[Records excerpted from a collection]
- Opening Delimiter -
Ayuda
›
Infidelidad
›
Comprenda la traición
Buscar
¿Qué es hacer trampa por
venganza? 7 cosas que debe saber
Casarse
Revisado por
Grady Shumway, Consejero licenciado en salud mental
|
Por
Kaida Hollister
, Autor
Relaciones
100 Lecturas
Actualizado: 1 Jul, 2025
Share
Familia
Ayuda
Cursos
- Closing Delimiter -
** To do **
Make an exact copy of each line, beginning at the one containing "Comprenda la traición" and ending with the last line of the data, and of no other line.

** Exercise output **
Comprenda la traición
Buscar
¿Qué es hacer trampa por
venganza? 7 cosas que debe saber
Casarse
Revisado por
Grady Shumway, Consejero licenciado en salud mental
|
Por
Kaida Hollister
, Autor
Relaciones
100 Lecturas
Actualizado: 1 Jul, 2025
Share
Familia
Ayuda
Cursos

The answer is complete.